Hermione was still raging, two hours later. "It's completely ludicrous," she said scathingly. Harry was glad that she wasn't still pacing back and forth - the relentless motion around the otherwise empty war room at Grimmauld Place had begun to make him dizzy. "There's no reason why-"
"Dedalus Diggle," Harry said quietly. It was true that the measures were harsh. But Moody's increased paranoia had been in direct response to Dedalus Diggle being taken by the Enforcers, handed over to the Death Eaters, and killed. But before Diggle had died, the Enforcers had rounded up Diggle's sister, brother, and their families. No one had survived; in one night, an entire extended family had been wiped off the earth.
The Death Eaters and Enforcers (though Harry thought of them as one and the same) had begun to take extremely harsh members against any Order members they found.
"It's excessive," Hermione said after a moment's pause.
Harry could not argue that. Moody had confided in Harry that he'd been inspired by Kreacher's obedience to Harry. The compulsion charms on the house elf were very effective. And so too were the charms now placed on Order members. Harry's thoughts drifted, and he stared at the objects floating in mid-air around the room. Snakeskin had joined the diary and the ring, to Harry's grim satisfaction. Nagini had attempted to ambush him, Ron, and Hermione when they went to Godric's Hollow.
But Nagini had been the one to die.
"If this will better protect people, then I'm for it," said Harry.
"You realize that now you won't be able to talk to anyone about the Order-"
"Who would we talk to?" Ron asked.
"Your parents, for one," Hermione shot back. "Remus, Tonks, Kingsley, Neville... our friends."
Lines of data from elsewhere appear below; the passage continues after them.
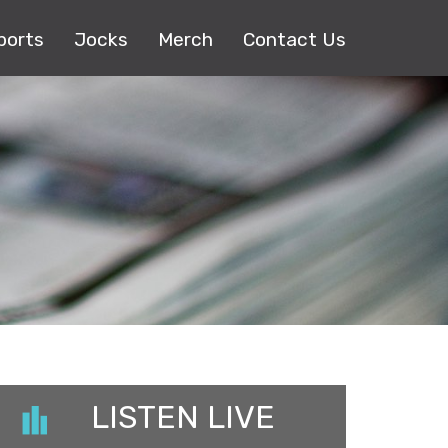
ports
Jocks
Merch
Contact Us
LISTEN LIVE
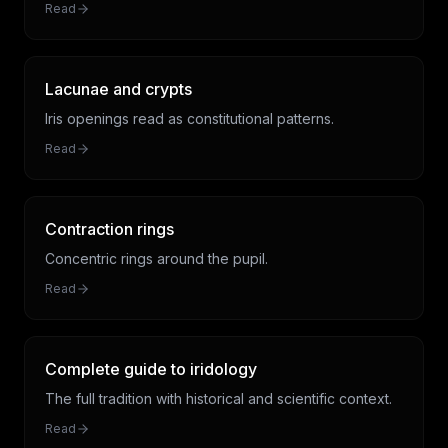
Read
Lacunae and crypts
Iris openings read as constitutional patterns.
Read
Contraction rings
Concentric rings around the pupil.
Read
Complete guide to iridology
The full tradition with historical and scientific context.
Read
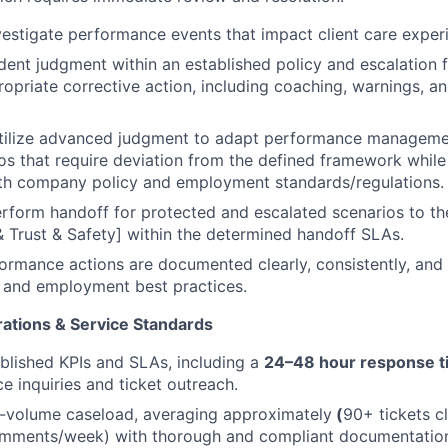
estigate performance events that impact client care exper
ent judgment within an established policy and escalation
opriate corrective action, including coaching, warnings, a
utilize advanced judgment to adapt performance manageme
os that require deviation from the defined framework while
th company policy and employment standards/regulations.
erform handoff for protected and escalated scenarios to th
Trust & Safety] within the determined handoff SLAs.
formance actions are documented clearly, consistently, and
 and employment best practices.
ations & Service Standards
blished KPIs and SLAs, including a
24–48 hour response t
 inquiries and ticket outreach.
-volume caseload, averaging approximately
(
90+ tickets c
omments/week) with thorough and compliant documentatio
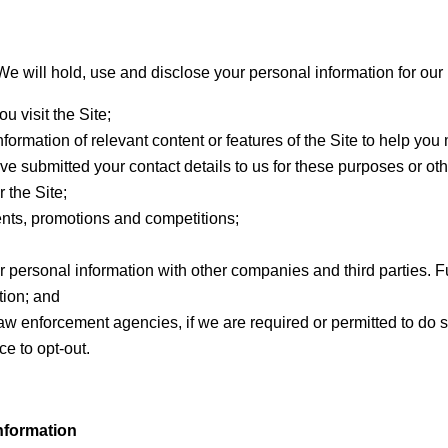
 We will hold, use and disclose your personal information for ou
u visit the Site;
nformation of relevant content or features of the Site to help you
ve submitted your contact details to us for these purposes or o
 the Site;
nts, promotions and competitions;
r personal information with other companies and third parties. Fur
tion; and
 law enforcement agencies, if we are required or permitted to do
ce to opt-out.
nformation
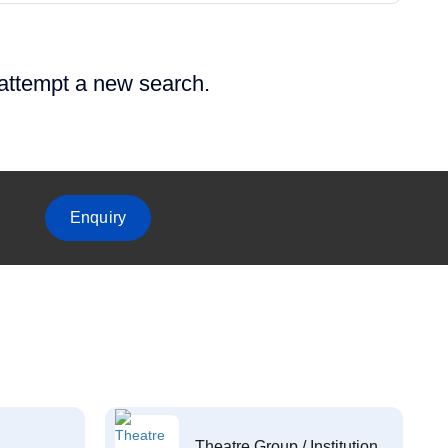
 attempt a new search.
Enquiry
Theatre Group / Institution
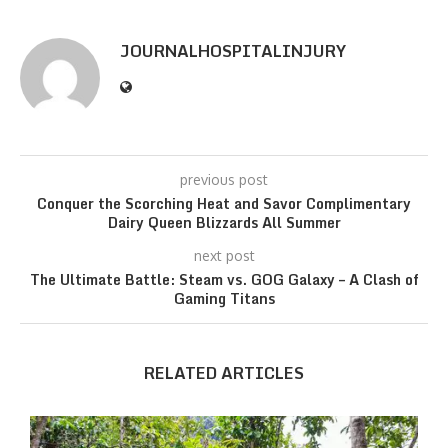
JOURNALHOSPITALINJURY
previous post
Conquer the Scorching Heat and Savor Complimentary
Dairy Queen Blizzards All Summer
next post
The Ultimate Battle: Steam vs. GOG Galaxy – A Clash of
Gaming Titans
RELATED ARTICLES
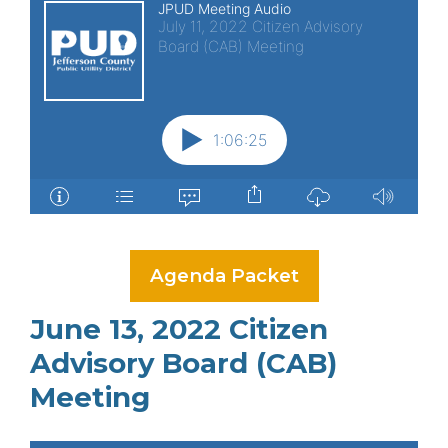
Agenda Packet
June 13, 2022 Citizen
Advisory Board (CAB)
Meeting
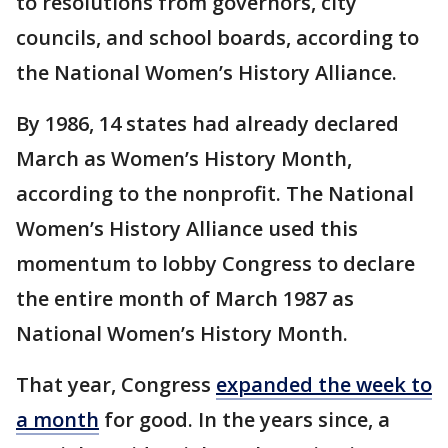
to resolutions from governors, city
councils, and school boards, according to
the National Women’s History Alliance.
By 1986, 14 states had already declared
March as Women’s History Month,
according to the nonprofit. The National
Women’s History Alliance used this
momentum to lobby Congress to declare
the entire month of March 1987 as
National Women’s History Month.
That year, Congress
expanded the week to
a month
for good. In the years since, a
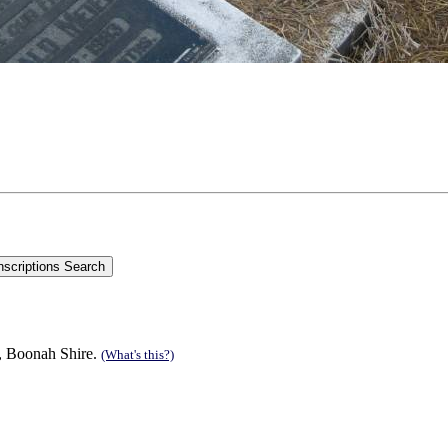
n, Boonah Shire.
(What's this?)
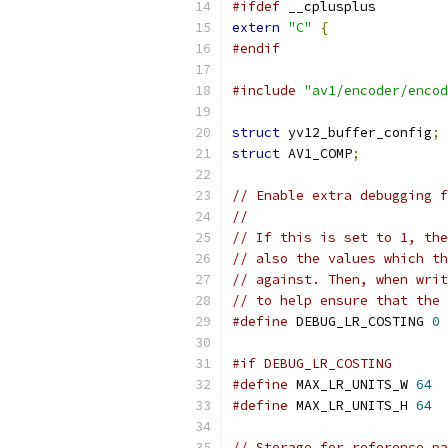
#ifdef
 __cplusplus
extern
"C"
{
#endif
#include
"av1/encoder/encod
struct
 yv12_buffer_config
;
struct
 AV1_COMP
;
// Enable extra debugging f
//
// If this is set to 1, the
// also the values which th
// against. Then, when writ
// to help ensure that the 
#define
 DEBUG_LR_COSTING 
0
#if DEBUG_LR_COSTING
#define
 MAX_LR_UNITS_W 
64
#define
 MAX_LR_UNITS_H 
64
// Storage for reference pa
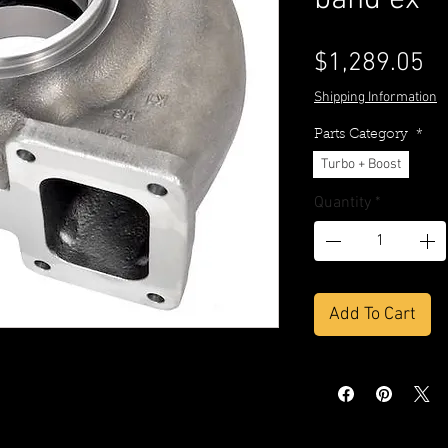
band ex
Pr
$1,289.05
Shipping Information
Parts Category
*
Turbo + Boost
Quantity
*
Add To Cart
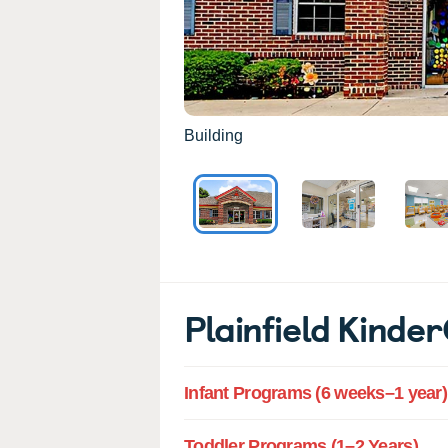
Building
Plainfield Kind
Infant Programs (6 weeks–1 year)
Toddler Programs (1–2 Years)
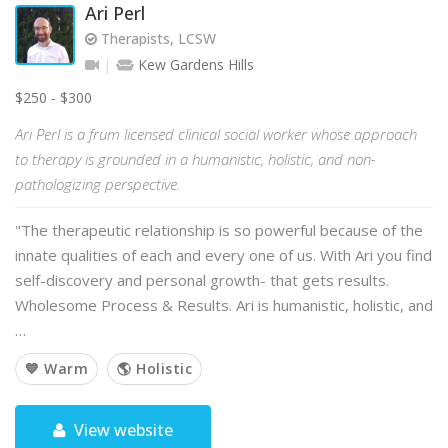
Ari Perl
Therapists, LCSW
Kew Gardens Hills
$250 - $300
Ari Perl is a frum licensed clinical social worker whose approach
to therapy is grounded in a humanistic, holistic, and non-
pathologizing perspective.
"The therapeutic relationship is so powerful because of the
innate qualities of each and every one of us. With Ari you find
self-discovery and personal growth- that gets results.
Wholesome Process & Results. Ari is humanistic, holistic, and
…
💙 Warm
🌎 Holistic
View website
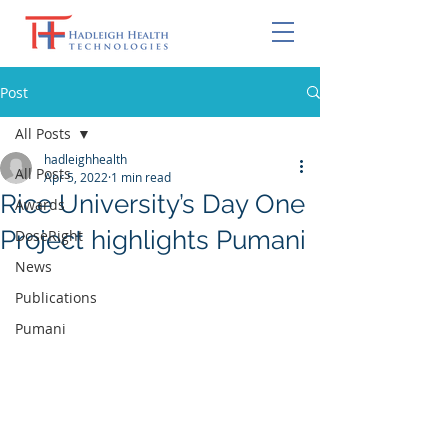
Post
All Posts
hadleighhealth
All Posts
Apr 5, 2022
1 min read
Rice University’s Day One
Awards
Project highlights Pumani
DoseRight
News
Publications
Pumani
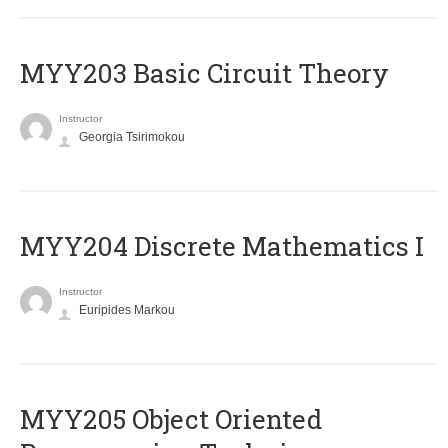
MYY203 Basic Circuit Theory
Instructor
Georgia Tsirimokou
MYY204 Discrete Mathematics I
Instructor
Euripides Markou
MYY205 Object Oriented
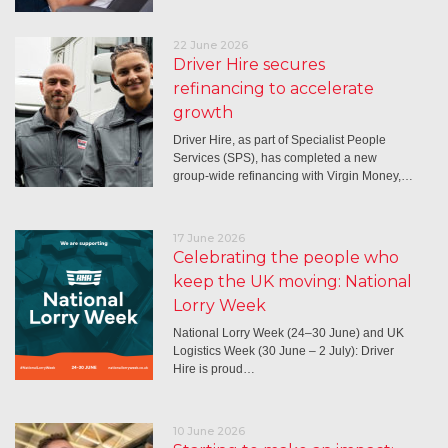
22 June 2026
Driver Hire secures
refinancing to accelerate
growth
Driver Hire, as part of Specialist People
Services (SPS), has completed a new
group-wide refinancing with Virgin Money,…
17 June 2026
Celebrating the people who
keep the UK moving: National
Lorry Week
National Lorry Week (24–30 June) and UK
Logistics Week (30 June – 2 July): Driver
Hire is proud…
10 June 2026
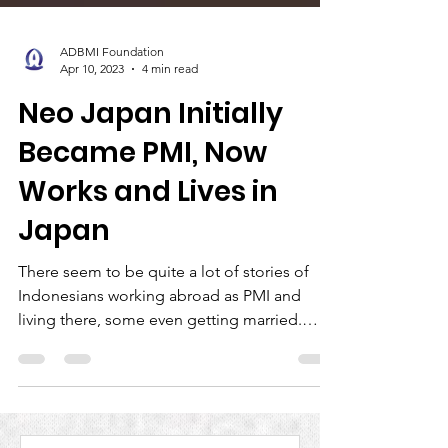
ADBMI Foundation
Apr 10, 2023
4 min read
Neo Japan Initially
Became PMI, Now
Works and Lives in
Japan
There seem to be quite a lot of stories of
Indonesians working abroad as PMI and
living there, some even getting married.
However, this...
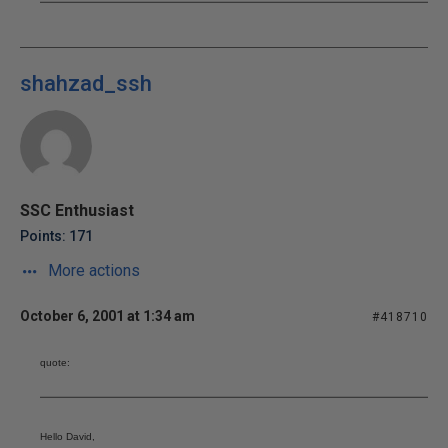
shahzad_ssh
SSC Enthusiast
Points: 171
More actions
October 6, 2001 at 1:34 am
#418710
quote:
Hello David,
Ron stared broodingly down at his hands. Harry couldn't blame him. Ron's large family had lost two members, and the rest of them, they only saw sporadically. Percy was still apparently working for the Ministry (what he was doing with full ownership of WWW, Harry had no idea). Neither Harry, Ron, nor Hermione had even seen Ginny since they had left with the Order after Dumbledore's funeral. "I never see them anyway," Ron said. "My family, I mean."
"And now thanks to Moody, even if we did run into them here, we still wouldn't have a clue who they were," Hermione told him.
"We haven't been here very often anyway," Ron argued. "I've only seen Dad here once..."
Harry couldn't lie. The idea of the two charms Moody had placed over them was slightly disturbing. The first charm ensured that they would always be in disguise whenever they were carrying out Order business. The second stopped them from speaking about the Order. The charms are absolute, Moody had said. It's the same kind of thing with the house-elves. Except that you won't be able to break it... there will be no need to punish yourselves for disobeying. You simply won't be able to do it.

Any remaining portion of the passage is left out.